At the 2015 Global Investigative Journalism Conference, journalist Munkhmandakh Myagmar felt like a kid in a candy shop. She was there to present Mongolia's efforts to establish a culture of investigative reporting.
I remember standing in a candy shop as a child, my eyes dazzled from the colors of the sweets and my mouth watering at the thought of biting into one of them. It might be a strange analogy but the Global Investigative Journalism Conference program, which was held in the Norwegian town of Lillehammer in October, aroused the same feelings. With hundreds of topics marked with different colors according to the session type, and the dazzling expectation of seeing the thrilling people who were making this program so interesting, I felt like I was in the candy shop of my childhood.
Listening to the participants from the Philippines, Azerbaijan, Mexico, Algeria and other countries with limited press freedom and hearing their stories, made me wonder again what makes investigative journalism work in their countries and why it does not function well in Mongolia.
In many other countries, human rights abuses and restrictions on press freedom are even worse than in Mongolia. Yet reporters from the most repressive regimes put their lives at risk to publish groundbreaking stories uncovering wrongdoings.
What does it take for investigative journalism to succeed?
Mongolia is one of the most peaceful countries in the world and the Freedom House continuously assesses it as a free country in terms of political rights and civil liberties. My country's lack of investigative reporting is obviously not due to it being a repressive country.
Sheila Coronel, one of the founders of the Philippine Center for Investigative Journalism who is currently Academic Dean at Columbia Journalism School, said in an interview with the Center for International Media Assistance that "investigative reporting won't necessarily work in some countries in the developing world."
Among the many factors inhibiting the development of investigative journalism, Coronel cites the poor health of the media industry, the lack of independence of local media, the low level of professional standards, the lack of an enabling legal environment, and the difficulty of accessing information.
A motor for media change
All these constraints are relevant for Mongolia. Political and financial pressures undermine editorial independence and people in power harass journalists with criminal defamation allegations. Journalist's sources are not protected by law and state secrecy laws limit access to a broad range of information. Mongolian journalists do, at times, produce stories based on in-depth research which address serious shortcomings and problems in society such as corruption or environmental degradation. However, many of these stories are based on too many unnamed sources, unverified documents or hearsay.
In Lillehammer, we held a panel discussion to talk about some of our combined experiences in doing this. Those participating in the session seemed to agree that that a strong independent journalism center can play an extremely important role in reforming the media in transition nations and sustaining efforts to make investigative journalism work.
The Global Investigative Journalism Conference is the world's largest international gathering of investigative reporters
Mongolia's Press Institute has indeed played a pioneering role in the progress of media transformations in the country. It was the institute which, after the collapse of socialism, introduced the principles of objective and independent journalism among Mongolian media stakeholders.
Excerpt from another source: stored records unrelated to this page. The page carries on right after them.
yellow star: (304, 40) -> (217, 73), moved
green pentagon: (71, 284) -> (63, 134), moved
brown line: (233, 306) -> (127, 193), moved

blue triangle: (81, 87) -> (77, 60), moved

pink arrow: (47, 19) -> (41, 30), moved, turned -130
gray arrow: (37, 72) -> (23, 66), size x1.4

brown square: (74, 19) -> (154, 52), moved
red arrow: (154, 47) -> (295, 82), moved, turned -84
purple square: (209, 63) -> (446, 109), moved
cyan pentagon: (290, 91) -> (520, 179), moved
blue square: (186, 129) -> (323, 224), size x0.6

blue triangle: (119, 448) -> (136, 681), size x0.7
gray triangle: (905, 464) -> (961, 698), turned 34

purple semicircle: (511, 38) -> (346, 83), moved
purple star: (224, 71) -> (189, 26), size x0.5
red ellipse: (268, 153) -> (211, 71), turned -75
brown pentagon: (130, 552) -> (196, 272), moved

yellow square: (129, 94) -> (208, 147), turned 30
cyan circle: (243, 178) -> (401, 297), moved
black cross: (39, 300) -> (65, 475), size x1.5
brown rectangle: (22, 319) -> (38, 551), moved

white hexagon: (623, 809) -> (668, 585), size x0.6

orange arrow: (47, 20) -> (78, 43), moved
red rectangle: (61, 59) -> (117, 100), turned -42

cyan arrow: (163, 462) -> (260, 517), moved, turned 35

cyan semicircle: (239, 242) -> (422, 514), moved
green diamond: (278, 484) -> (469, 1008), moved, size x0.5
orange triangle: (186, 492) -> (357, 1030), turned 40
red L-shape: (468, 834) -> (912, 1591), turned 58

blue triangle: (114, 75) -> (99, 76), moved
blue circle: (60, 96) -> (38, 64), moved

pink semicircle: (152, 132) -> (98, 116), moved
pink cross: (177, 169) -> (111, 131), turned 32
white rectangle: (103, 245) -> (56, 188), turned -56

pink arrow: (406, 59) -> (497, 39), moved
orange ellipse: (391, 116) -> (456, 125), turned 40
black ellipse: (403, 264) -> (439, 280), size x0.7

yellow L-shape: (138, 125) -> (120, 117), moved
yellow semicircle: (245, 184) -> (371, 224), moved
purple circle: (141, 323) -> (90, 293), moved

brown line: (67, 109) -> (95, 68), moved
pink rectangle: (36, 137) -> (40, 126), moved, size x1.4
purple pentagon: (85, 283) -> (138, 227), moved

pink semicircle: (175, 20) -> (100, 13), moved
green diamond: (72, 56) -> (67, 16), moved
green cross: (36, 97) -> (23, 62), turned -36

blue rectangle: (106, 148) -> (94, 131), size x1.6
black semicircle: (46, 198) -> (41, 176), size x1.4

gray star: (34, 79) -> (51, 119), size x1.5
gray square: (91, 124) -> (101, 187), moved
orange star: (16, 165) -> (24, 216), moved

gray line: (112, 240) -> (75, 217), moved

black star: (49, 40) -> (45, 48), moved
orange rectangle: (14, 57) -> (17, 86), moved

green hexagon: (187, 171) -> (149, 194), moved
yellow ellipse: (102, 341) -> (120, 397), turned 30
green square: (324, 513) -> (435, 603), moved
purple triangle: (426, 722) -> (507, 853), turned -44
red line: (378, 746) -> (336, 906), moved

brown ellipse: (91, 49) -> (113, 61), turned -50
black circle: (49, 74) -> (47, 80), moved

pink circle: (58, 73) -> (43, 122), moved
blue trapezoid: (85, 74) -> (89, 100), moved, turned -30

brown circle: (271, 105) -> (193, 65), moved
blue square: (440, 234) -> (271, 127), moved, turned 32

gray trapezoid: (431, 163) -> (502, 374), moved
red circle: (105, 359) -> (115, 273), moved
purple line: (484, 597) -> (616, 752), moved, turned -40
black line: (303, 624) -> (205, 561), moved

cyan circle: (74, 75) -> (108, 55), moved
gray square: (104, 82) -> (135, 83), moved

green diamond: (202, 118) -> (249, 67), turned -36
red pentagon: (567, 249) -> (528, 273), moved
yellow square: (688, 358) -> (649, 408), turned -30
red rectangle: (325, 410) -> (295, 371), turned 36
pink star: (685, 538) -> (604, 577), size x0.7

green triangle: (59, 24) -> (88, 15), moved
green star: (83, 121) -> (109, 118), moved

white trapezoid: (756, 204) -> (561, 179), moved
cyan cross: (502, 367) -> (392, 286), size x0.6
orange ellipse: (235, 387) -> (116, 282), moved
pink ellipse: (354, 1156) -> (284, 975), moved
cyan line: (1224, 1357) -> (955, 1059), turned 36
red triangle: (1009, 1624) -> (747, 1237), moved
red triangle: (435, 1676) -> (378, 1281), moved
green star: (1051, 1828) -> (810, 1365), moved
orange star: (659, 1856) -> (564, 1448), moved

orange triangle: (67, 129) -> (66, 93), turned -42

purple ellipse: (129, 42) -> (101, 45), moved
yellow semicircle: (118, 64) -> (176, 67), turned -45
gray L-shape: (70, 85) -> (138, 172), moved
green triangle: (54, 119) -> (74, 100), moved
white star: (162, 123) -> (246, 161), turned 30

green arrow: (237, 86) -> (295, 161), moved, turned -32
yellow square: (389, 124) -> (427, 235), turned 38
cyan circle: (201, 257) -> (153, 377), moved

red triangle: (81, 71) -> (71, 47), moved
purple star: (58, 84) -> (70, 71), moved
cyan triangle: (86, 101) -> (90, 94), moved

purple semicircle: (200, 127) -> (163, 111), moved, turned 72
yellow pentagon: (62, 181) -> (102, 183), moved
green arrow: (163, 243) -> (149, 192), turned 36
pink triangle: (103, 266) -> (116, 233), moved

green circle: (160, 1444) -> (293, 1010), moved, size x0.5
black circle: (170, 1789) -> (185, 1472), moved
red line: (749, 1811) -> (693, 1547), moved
It was also the first training institution to emphasize skill development and hands-on training approaches in a country where journalism education is mainly theoretical. The Press Institute is also the first and only institution collecting statistical data about media in Mongolia to make the media development trends more transparent.
We do not yet have a tradition of investigative journalism in Mongolia. Professional standards in journalism are poor and our government is not necessarily tolerant of being criticized by the media. However, having a strong, independent and professional organization that is able to take the lead in media development processes is indeed an enormous advantage that is not available everywhere.
In addition to this, the Press Institute has the advantage that it is backed up by international partnerships which support its media development efforts, such as its current investigative reporting initiative with DW Akademie.
It's candy time
For the Press Institute, it is a rare privilege to have its trainers trained and mentored by world renowned investigative journalists. DW Akademie is also helping with the development of a new training curricula for investigative journalism, the translation and adaptation of training guidelines and manuals, and supporting individual research projects focusing on important social and economic issues in Mongolia.
This new-found awareness of the role of the Press Institute makes me look at the other participants in Lillehammer with clearer eyes. It's time to shop for more candies and enjoy the gifts from these amazing people who made this conference such an incredibly rewarding event.
Munkhmandakh Myagmar is the executive director of the Press Institute of Mongolia, an NGO with the mission to support the development of independent media in Mongolia and assist media stakeholders in improving their professionalism. Munkhmandakh completed a degree in journalism and a PhD in media and communication studies at the University of Leipzig, Germany.
The Mongolian investigative reporting initiative, a cooperation between DW Akademie and the Press Institute of Mongolia, was presented at the Global Investigative Journalism Conference in Lillehammer, Norway in October 2015. The information session discussed aspects such as how to approach establishing a journalism training program in a country with no tradition of it, the production of teaching materials and the training of local trainers, mentors, and role models. The investigative reporting project runs from 2015 to 2017 and is funded by Germany's Federal Ministry for Economic Cooperation and Development (BMZ).